On peut néanmoins observer de vraies démarches humaines, à savoir, tenter de rester qui l’on est, en dépit des circonstances, ou au contraire réaliser nos erreurs, et apprendre de celles-ci. Ce qui est particulièrement juste, pour moi, c’est les réflexions incessantes et les nombreux détours et revirements qui remodèlent incessamment les personnages. Pour eux, comme pour nous, la recherche de son identité propre est un chemin tortueux, et l’espoir de finalement trouver sa place représente un but en soi. Ceci est d’autant plus ardu que les personnages évoluent du fait de leur réactions aux évènements extérieurs, qui sont très difficiles à vivre. Beaucoup d’entre eux développent des problèmes mentaux, des symptômes d’anxiété, de stress post-traumatique, des pensées suicidaires, qui ne sont pas glorifiés ni dramatisés par la narration, mais traités, à juste titre, comme le seraient des maladies physiques. Cet angle met en lumière les maladies mentales, non pas comme une fatalité, ni un handicap rédhibitoire, mais comme le résultat des circonstances et des dispositions de chacun face à celles-ci. Il est donc possible de s’identifier aux personnages à travers leur mal être, et de compatir réellement. Comme dans la plupart des films ou séries, me direz-vous. Sauf qu’ici, le spectateur n’est pas pris pour un idiot par les scénaristes qui font guérir le personnage comme par magie, après s’être vu conseillé de « s’en remettre ». D’ailleurs, les blessures, autant physiques que mentales ne disparaissent pas miraculeusement : on observe une continuité dans les arcs. Notamment à l’évocation du deuil, qui n’est pas ignoré dès l’épisode suivant la mort du personnage, ce qui ne survient pas souvent dans l’univers de la TV (toujours par facilité scénaristique).

En rapport avec l’identité est le thème de la morale, qui peut être résumé en une question relativement banale mais signifiante : est-ce que je suis une bonne personne ? Tous se le demandent, sans qu’aucun n’ait de réponse invariable : ils sont sans cesse mis au défi par leur environnement. Ainsi, la série se focalise sur le dilemme de la survie : à quel cout ? Faut-il privilégier sa survie (ou celle de son peuple), au risque de renier nos principes ? Est-ce que la survie de l’espèce est plus importante que la survie des valeurs humaines ? Pour n’importe quels animaux, la réponse serait affirmative. Mais pour les hommes, cette question restera toujours en suspens. Tous ces personnages sont perdus, dans leurs croyances et dans leur environnement, et tentent simplement de faire ce qui est « juste ». On peut considérer ce genre de réflexions, redondantes et quelconques, mais à mon sens, elles permettent un retour sur soi, une remise en cause de certains principes, voire même une réflexion sur l’avenir de l’Homme.
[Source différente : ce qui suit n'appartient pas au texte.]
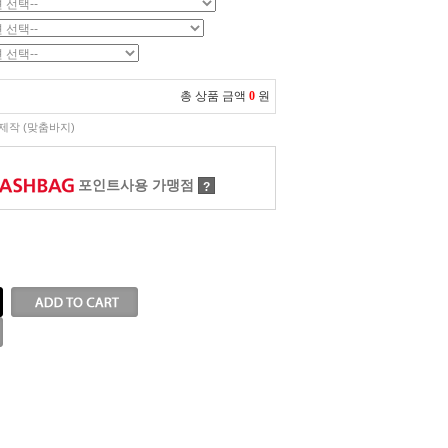
총 상품 금액
0
원
제작 (맞춤바지)
포인트사용 가맹점
?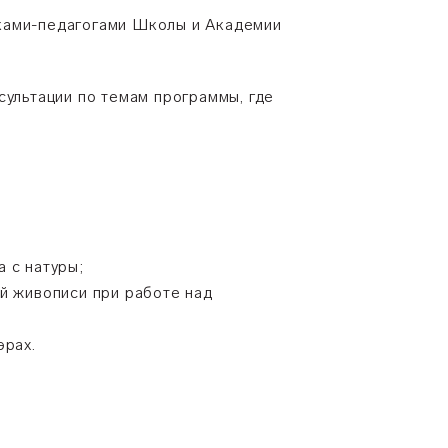
иками-педагогами Школы и Академии
сультации по темам программы, где
 с натуры;
й живописи при работе над
эрах.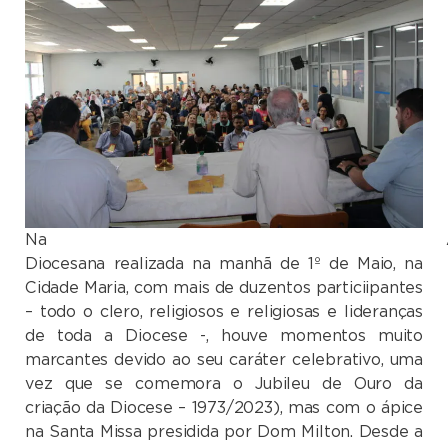
Na Assembl
Diocesana realizada na manhã de 1º de Maio, na
Cidade Maria, com mais de duzentos particiipantes
– todo o clero, religiosos e religiosas e lideranças
de toda a Diocese -, houve momentos muito
marcantes devido ao seu caráter celebrativo, uma
vez que se comemora o Jubileu de Ouro da
criação da Diocese – 1973/2023), mas com o ápice
na Santa Missa presidida por Dom Milton. Desde a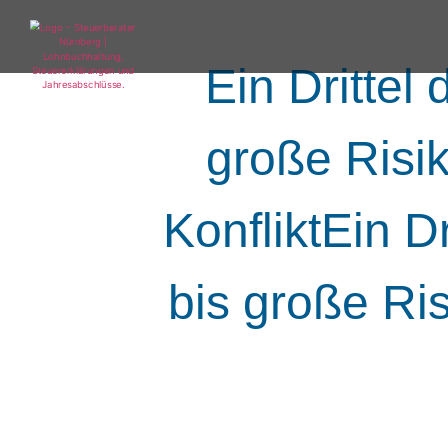
Ein Drittel 
große Risi
KonfliktEin Dr
bis große Ri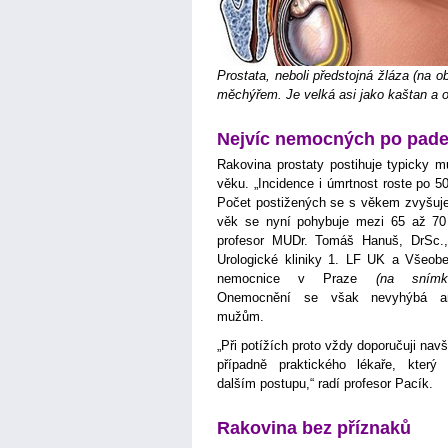
Prostata, neboli předstojná žláza (na 
měchýřem. Je velká asi jako kaštan a o
Nejvíc nemocných po pade
Rakovina prostaty postihuje typicky m
věku. „Incidence i úmrtnost roste po 5
Počet postižených se s věkem zvyšuj
věk se nyní pohybuje mezi 65 až 70 
profesor MUDr. Tomáš Hanuš, DrSc.
Urologické kliniky 1. LF UK a Všeobe
nemocnice v Praze
(na snímk
Onemocnění se však nevyhýbá a
mužům.
„Při potížích proto vždy doporučuji navšt
případně praktického lékaře, který
dalším postupu,“ radí profesor Pacík.
Rakovina bez příznaků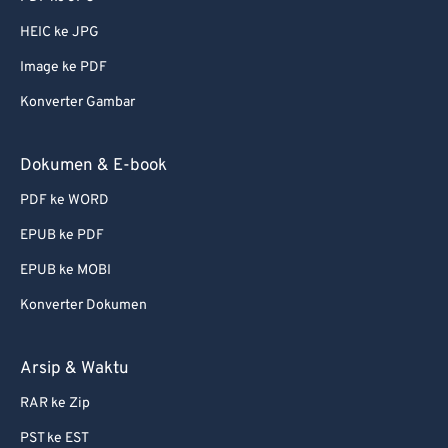
51
51
51
51
51
51
HEIC ke JPG
52
52
52
52
52
52
Image ke PDF
53
53
53
53
53
53
Konverter Gambar
54
54
54
54
54
54
55
55
55
55
55
55
Dokumen & E-book
56
56
56
56
56
56
PDF ke WORD
57
57
57
57
57
57
EPUB ke PDF
58
58
58
58
58
58
EPUB ke MOBI
59
59
59
59
59
59
Konverter Dokumen
60
60
61
61
Arsip & Waktu
62
62
RAR ke Zip
63
63
PST ke EST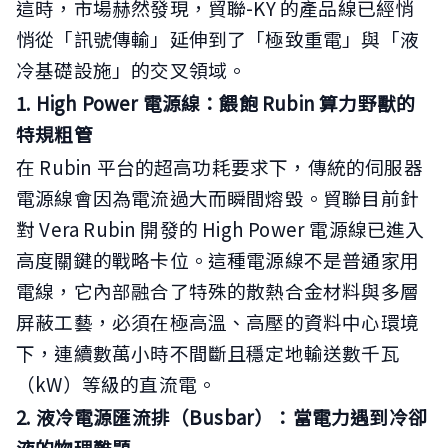
這時，市場赫然發現，貿聯-KY 的產品線已經悄
悄從「訊號傳輸」延伸到了「極致重電」與「液
冷基礎設施」的交叉領域。
1. High Power 電源線：餵飽 Rubin 算力野獸的
特規粗管
在 Rubin 平台的超高功耗要求下，傳統的伺服器
電源線會因為電流過大而瞬間熔毀。貿聯目前針
對 Vera Rubin 開發的 High Power 電源線已進入
高度關鍵的戰略卡位。這種電源線不是普通家用
電線，它內部融合了特殊的散熱合金材料與多層
屏蔽工藝，必須在極高溫、高壓的資料中心環境
下，連續數萬小時不間斷且穩定地輸送數千瓦
（kW）等級的直流電。
2. 液冷電源匯流排（Busbar）：當電力遇到冷卻
液的物理難題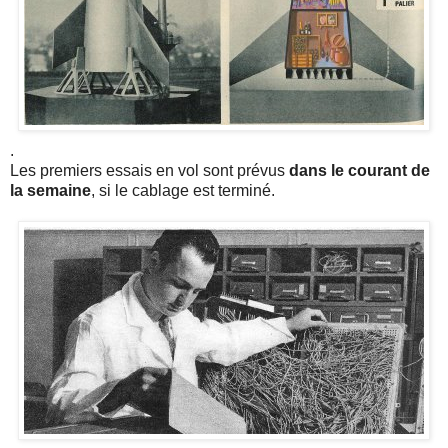
.
Les premiers essais en vol sont prévus
dans le courant de
la semaine
, si le cablage est terminé.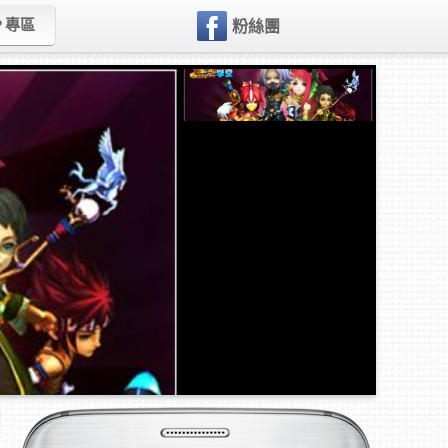
P 專區
粉絲團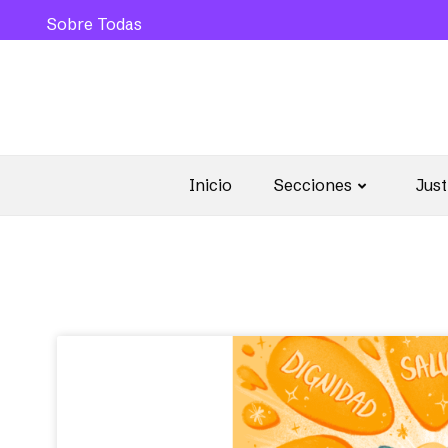
Sobre Todas
Inicio
Secciones
Just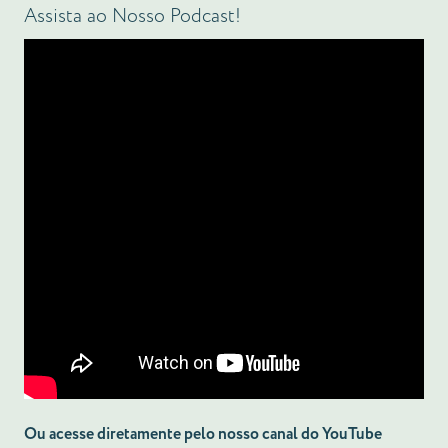
Assista ao Nosso Podcast!
Ou acesse diretamente pelo nosso canal do YouTube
Tous les défauts humains sont représentés : chaque situation est empoisonnée par la jalousie, l’ambition ou la peur. Pour moi, c’est comme si c’était une forme d’expérience pour prouver la véracité de la loi de Murphy : en ce qui concerne les êtres humains, « tout ce qui est susceptible de mal tourner tournera nécessairement mal ». Au final, il n’y a presque jamais de « happy ending », ce qui ajoute au réalisme, mais qui peut occasionnellement tourner à un dramatisme relativement cliché.

Malgré une réalisation académique, une bande originale qui se fond dans le décor, des effets spéciaux qui laissent à désirer, et une intrigue qui occasionnellement perd en qualité (décisions arbitraires de tuer certains personnages, ou d’en amener de nouveaux sans grand fond), The 100 est une belle mosaïque de personnages attachants et inspirants. Il vous suffit juste de survivre à l’épisode pilote (plutôt naïf, et composé d’expositions à répétition), puisque comme beaucoup de pilotes, il est peu représentatif du reste de la série.